By Pfc. Shakia HowardNovember 2, 2010
JOINT BASE LEWIS-MCCHORD, Wash. -- October was the month designated, by the American Physical Therapy Association in 1982, as National Physical Therapy Month to celebrate physical therapy nationwide. This year's theme for National Physical Therapy Month was Move Forward: Physical Therapists bring motion to life.
Physical therapy (PT) in the U.S. Army has a history dating back to World War I, which has been moving forward by providing expert neuro-musculoskeletal care, which is the care for damaged nerve, muscles, bones, cartilage, and joints of the body, and rehabilitative services to all beneficiaries in multiple care settings since then. The Physical Therapists (PTs) at Madigan Army Medical Center here have been bring motion to life by providing care for acute lower back pain, ankle sprain, knee pain, plantar fasciitis, shoulder bursitis, tendonitis, impingement syndrome and shoulder dislocation.
In an effort to continue the progression of bringing motion to life the PTs provide a unique care opportunity to their patients by giving physical training classes in a small group setting outside of the hospital environment as a way of integrating them back into the community. One of the physical training classes offered is the Functional Knee and Ankle Class.
There are 7-12 patients per class who must meet the physical standards and are referred who may participate, whether it's active duty, retiree, and dependents. The class meets Tuesdays and Thursdays for a 4-6 week time frame at Keeler Sports & Fitness Center.
PT is to be considered a conservative treatment method to address healing, prevention of injuries and disabilities. PT focuses primarily on pain relief, restoring function and movement associated with injury. Other areas within the practice are ergonomic (body mechanic) training, fitness, wellness, and education and prevention.
"This [class] is designed to get patients from straight plain activities that they'll normally do in a hospital gym to a gym in the community to do more pivot, rigid sports and duty related activities," said Capt. Chelsea L. Jordan, an Army physical therapist at MAMC. "There is not as much out there [as far as scientific data for classes like this] as we physicians would like to have."
"There is some data out there for functional testing such as the type of measures that we do before and after class. We're taking that data right now to see what length the class should be and how much functional gaining these [patients] are getting, which is being developed." Capt. Jeremy A. McGuffey, a former armor officer now a Warrior Transition Battalion Soldier, participated in the class for one month after going through months of rehabilitation for an in-the-line-of-duty injury in which his heels were crushed along with soft tissue damage around the crushed heels.
"I've had a pretty significant increase in my mobility and a significant portion of that is due to the class," McGuffey said. "I came from a situation where I was non-weight bearing to weight bearing. I was wheelchair bound and relearning how to walk. Then not too long, after I moved on without crutches and I came to this class. There were a lot of improvements to be made; with the help of this class I learned how to relearn compensation, structural balance, mobility, agility and power."
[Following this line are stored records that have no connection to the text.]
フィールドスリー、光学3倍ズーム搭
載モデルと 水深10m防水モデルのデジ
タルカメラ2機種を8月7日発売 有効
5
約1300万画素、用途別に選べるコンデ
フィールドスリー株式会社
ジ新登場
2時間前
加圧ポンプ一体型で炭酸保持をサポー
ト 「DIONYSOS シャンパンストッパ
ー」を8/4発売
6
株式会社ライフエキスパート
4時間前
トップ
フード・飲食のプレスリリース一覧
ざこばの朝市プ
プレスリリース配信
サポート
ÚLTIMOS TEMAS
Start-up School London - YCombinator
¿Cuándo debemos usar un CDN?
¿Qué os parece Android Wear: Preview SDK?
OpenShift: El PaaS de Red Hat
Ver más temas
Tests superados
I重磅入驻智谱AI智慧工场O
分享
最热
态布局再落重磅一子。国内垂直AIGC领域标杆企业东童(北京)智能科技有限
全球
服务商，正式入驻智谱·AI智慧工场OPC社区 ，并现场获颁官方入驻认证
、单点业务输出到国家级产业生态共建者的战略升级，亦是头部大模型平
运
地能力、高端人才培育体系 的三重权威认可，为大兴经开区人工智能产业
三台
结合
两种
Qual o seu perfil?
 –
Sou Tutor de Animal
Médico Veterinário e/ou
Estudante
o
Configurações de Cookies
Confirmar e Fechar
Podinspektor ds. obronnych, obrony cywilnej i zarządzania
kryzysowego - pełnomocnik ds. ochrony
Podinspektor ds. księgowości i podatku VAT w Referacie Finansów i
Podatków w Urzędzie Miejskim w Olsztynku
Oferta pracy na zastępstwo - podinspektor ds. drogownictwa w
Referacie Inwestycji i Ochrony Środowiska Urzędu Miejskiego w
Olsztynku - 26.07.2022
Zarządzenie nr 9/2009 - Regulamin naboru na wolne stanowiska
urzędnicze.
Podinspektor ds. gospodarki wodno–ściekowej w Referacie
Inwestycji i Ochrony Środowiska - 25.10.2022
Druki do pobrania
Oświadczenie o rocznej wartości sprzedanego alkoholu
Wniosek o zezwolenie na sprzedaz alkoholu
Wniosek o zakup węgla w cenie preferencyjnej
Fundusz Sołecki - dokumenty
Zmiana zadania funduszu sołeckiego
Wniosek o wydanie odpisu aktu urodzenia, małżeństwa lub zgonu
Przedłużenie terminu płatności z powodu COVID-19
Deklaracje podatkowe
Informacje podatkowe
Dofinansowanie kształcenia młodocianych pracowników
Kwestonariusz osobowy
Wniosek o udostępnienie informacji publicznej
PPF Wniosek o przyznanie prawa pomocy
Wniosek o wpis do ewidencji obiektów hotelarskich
The goal is for a patient's involved limb to be at least at 80 percent capability status of their good/strongest limb, but when it's not we recommend they stay in this course, said Jordan. At least 95 percent of the patients finish the class above that 80 percent capability status.
"I'm looking to get back into the class once I get my brace," said 1st Lt. John E. Arthur, a former infantry officer now a WTB Soldier. "I was at Walter Reed for a month, in a wheelchair for four months after that and then I walked with a cane up until about three months ago. I got rid of the cane with the help of this class. I would most definitely recommend this class to someone else."
"I think courses like this are very valuable to the [patients], because a lot of them are so used to going to therapy and hospital based programs that really mold them into that feeling that there's something wrong with them and that they're still not fixed," Jordan said. "So, when you bring them outside the hospital into a setting like this, with others who are not injured, it really gives them that feeling of confidence to go out and do more than they were willing to before."